### [What is being asked]
Start at the line with "Merchandise (526, 232)" in the records below, stop at the line with "Beverly Hills Cigar Club (456, 131)", and return every line in that span exactly, the two end lines included.

### [Stored records]
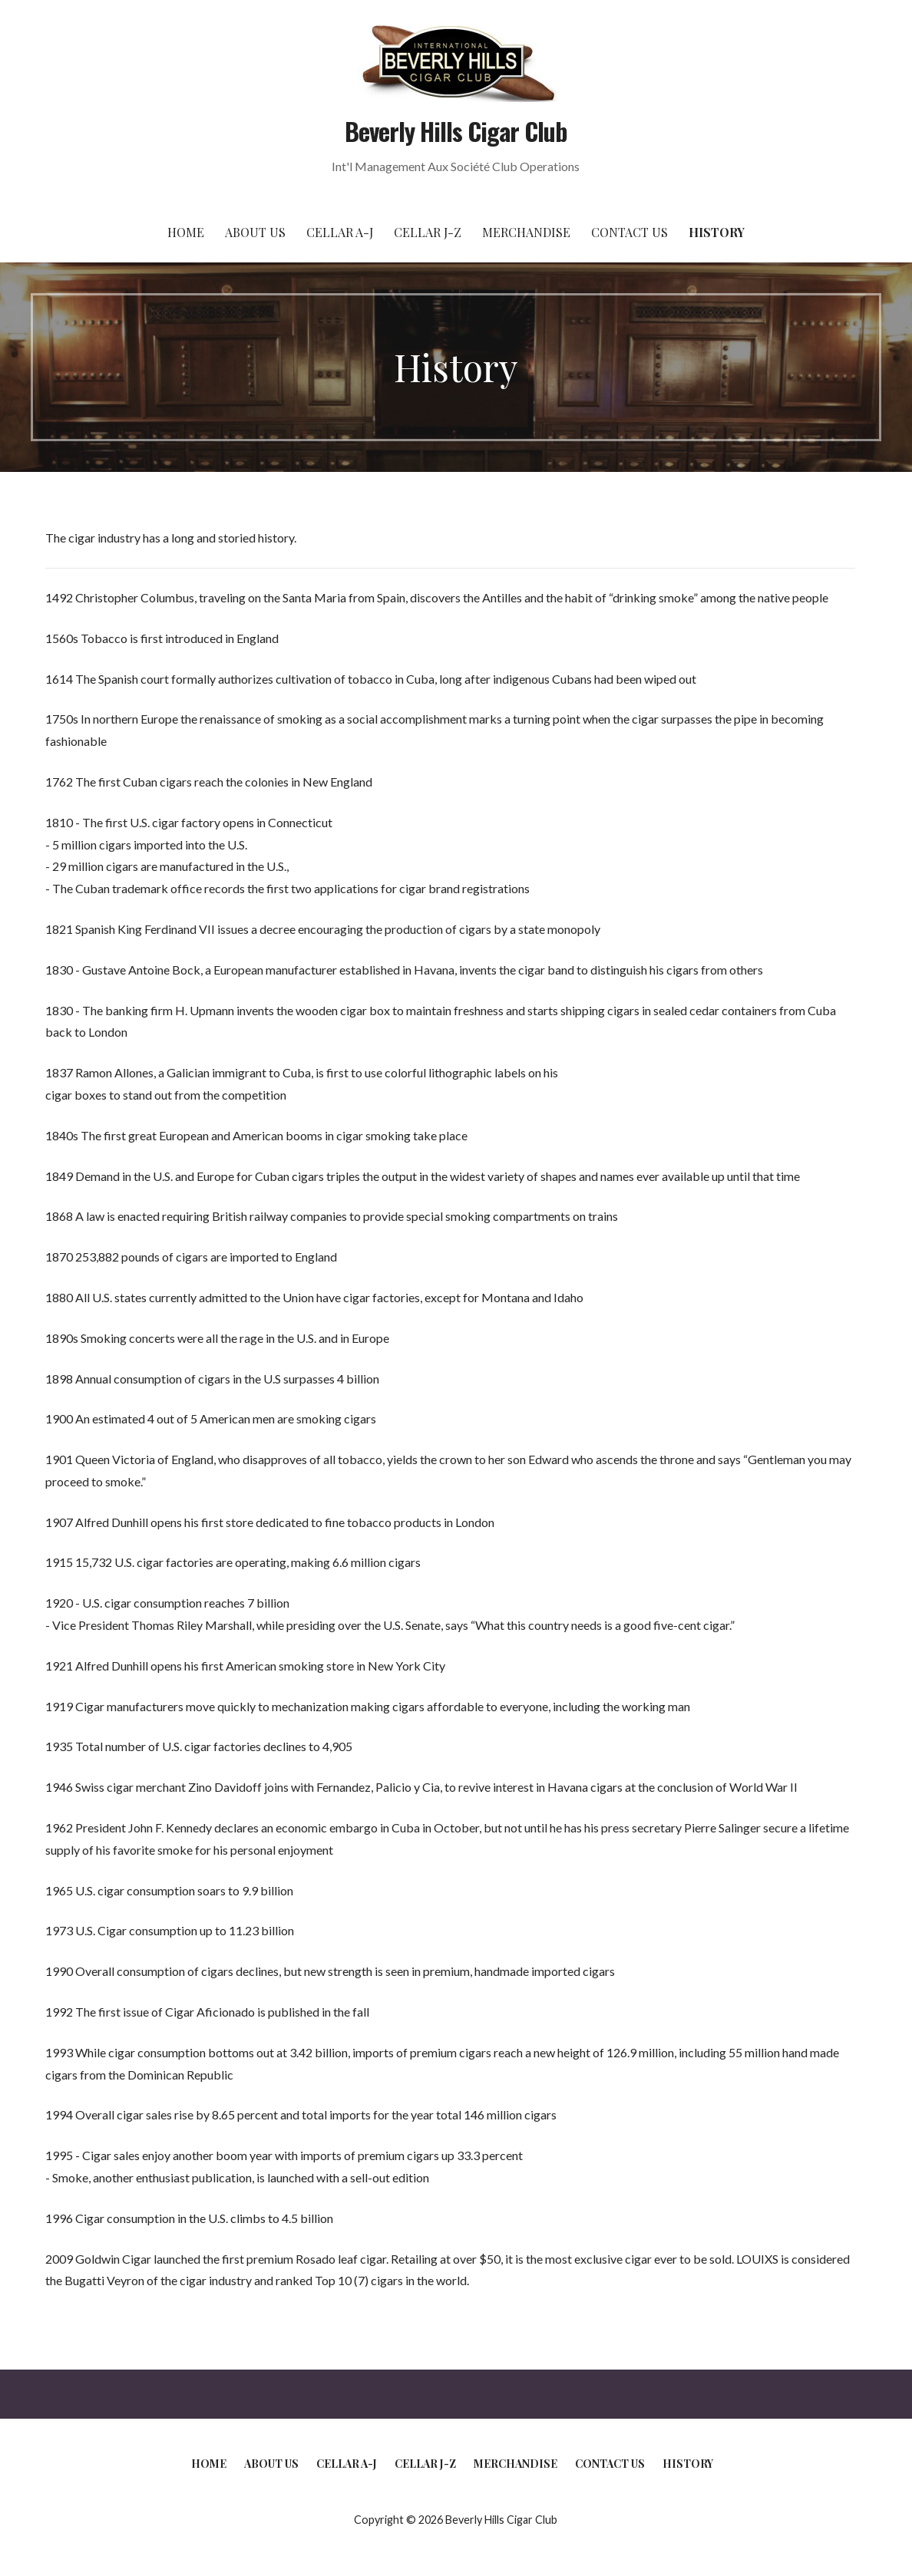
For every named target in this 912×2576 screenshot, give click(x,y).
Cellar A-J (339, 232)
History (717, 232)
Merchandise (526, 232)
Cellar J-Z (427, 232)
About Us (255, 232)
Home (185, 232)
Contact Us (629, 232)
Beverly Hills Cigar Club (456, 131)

---

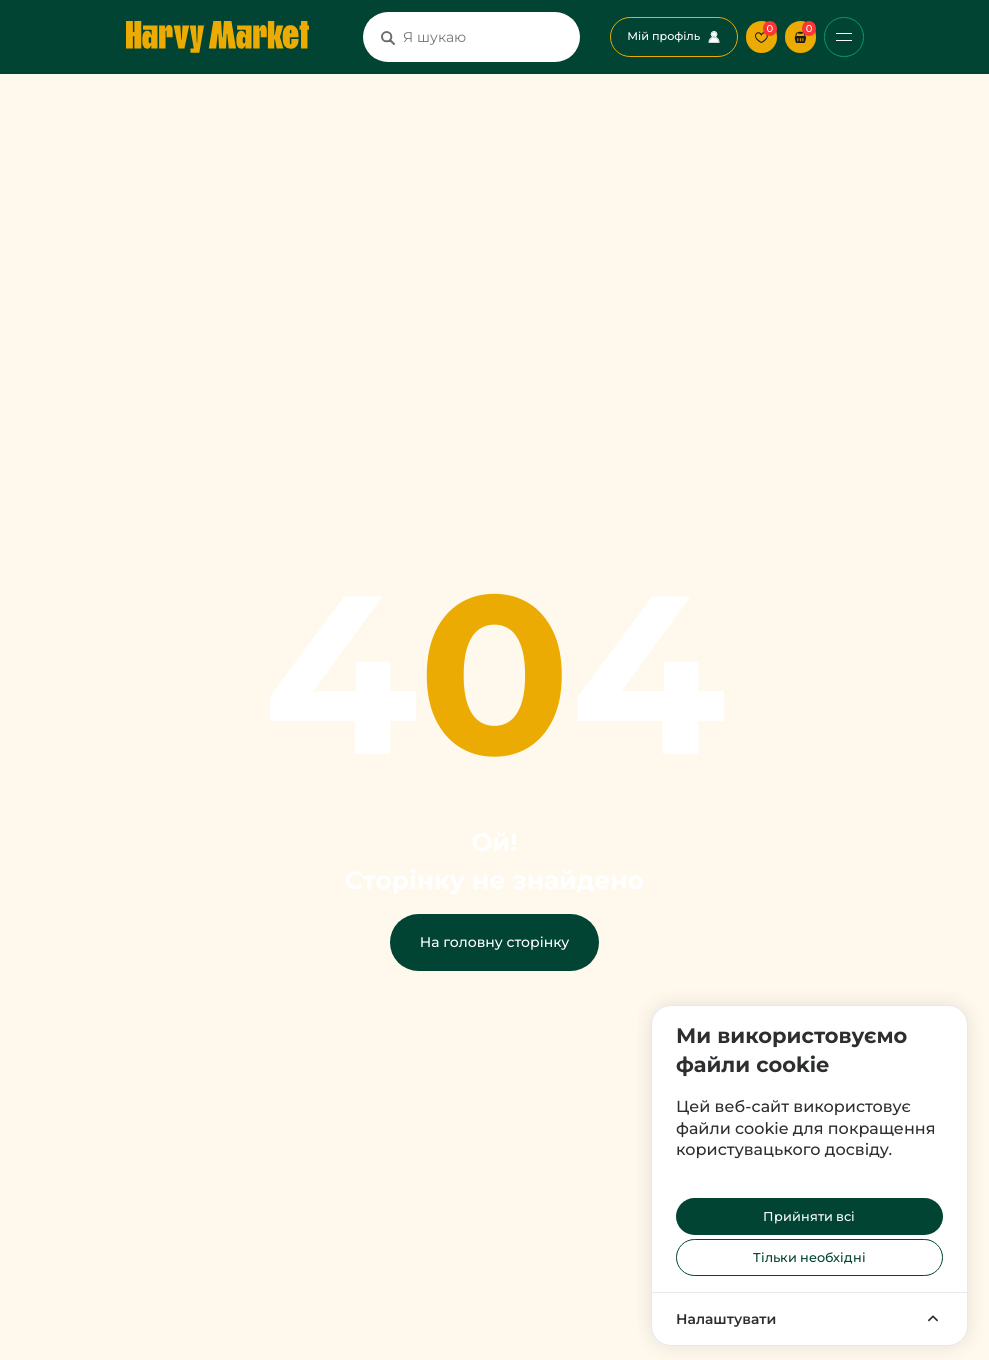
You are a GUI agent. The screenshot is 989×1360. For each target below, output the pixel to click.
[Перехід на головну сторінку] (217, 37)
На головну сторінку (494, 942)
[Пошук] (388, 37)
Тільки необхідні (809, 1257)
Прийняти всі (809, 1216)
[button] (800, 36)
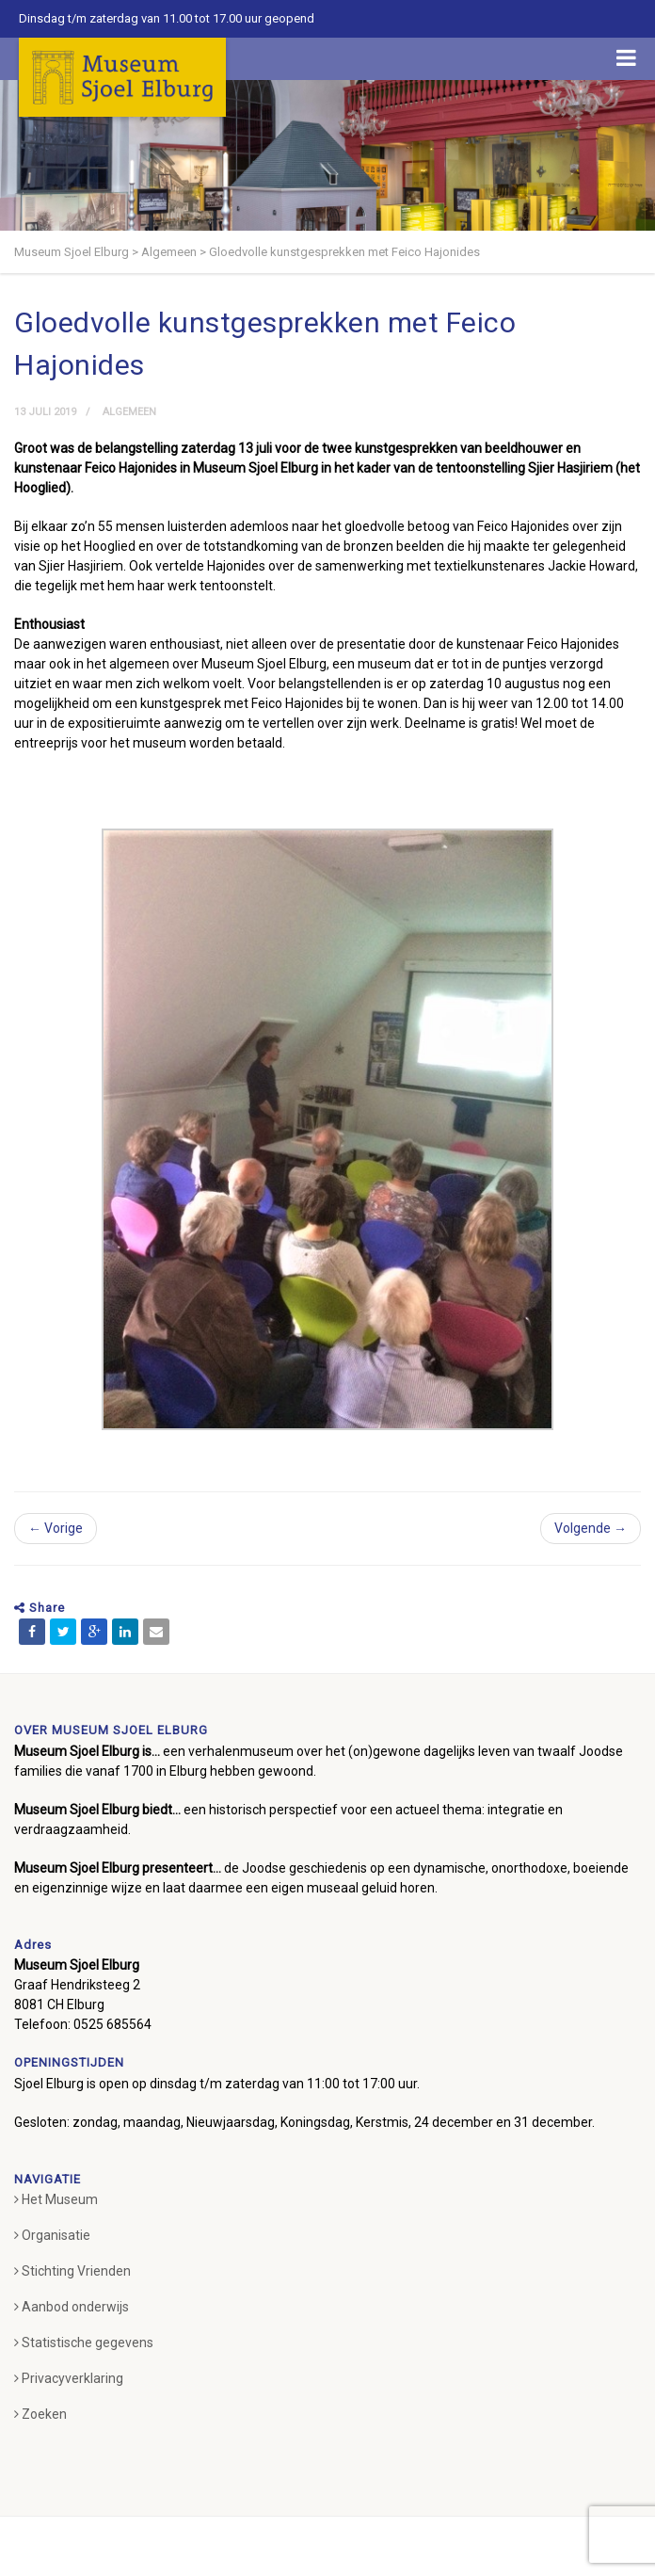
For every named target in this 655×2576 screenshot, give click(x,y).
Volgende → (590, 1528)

### [Exercise result]
Merchandise (526, 232)
Cellar J-Z (427, 232)
About Us (255, 232)
Home (185, 232)
Contact Us (629, 232)
Beverly Hills Cigar Club (456, 131)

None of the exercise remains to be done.